Task instructions:
Find and copy every line in the records that includes the string "августа".

Dataset entries
######

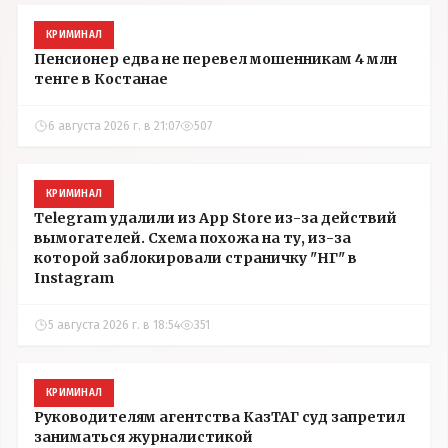
КРИМИНАЛ
Пенсионер едва не перевел мошенникам 4 млн
тенге в Костанае
6 августа 2026 г. в 21:07
507
КРИМИНАЛ
Telegram удалили из App Store из-за действий
вымогателей. Схема похожа на ту, из-за
которой заблокировали страничку "НГ" в
Instagram
5 августа 2026 г. в 18:54
351
КРИМИНАЛ
Руководителям агентства КазТАГ суд запретил
заниматься журналистикой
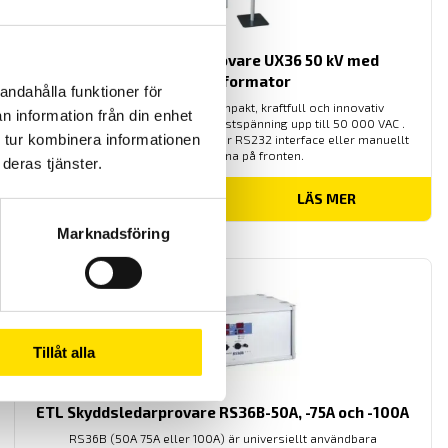
ETL Högspänningsprovare UX36 50 kV med
oljetransformator
andahålla funktioner för
UX 36 50 kV är en mycket kompakt, kraftfull och innovativ
n information från din enhet
högspänningsprovare med en testspänning upp till 50 000 VAC .
 tur kombinera informationen
Alla värden är lätt inställbara över RS232 interface eller manuellt
med tangenterna på fronten.
deras tjänster.
LÄS MER
Marknadsföring
Tillåt alla
ETL Skyddsledarprovare RS36B-50A, -75A och -100A
RS36B (50A 75A eller 100A) är universiellt användbara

######

Response to this exercise:
6 августа 2026 г. в 21:07
5 августа 2026 г. в 18:54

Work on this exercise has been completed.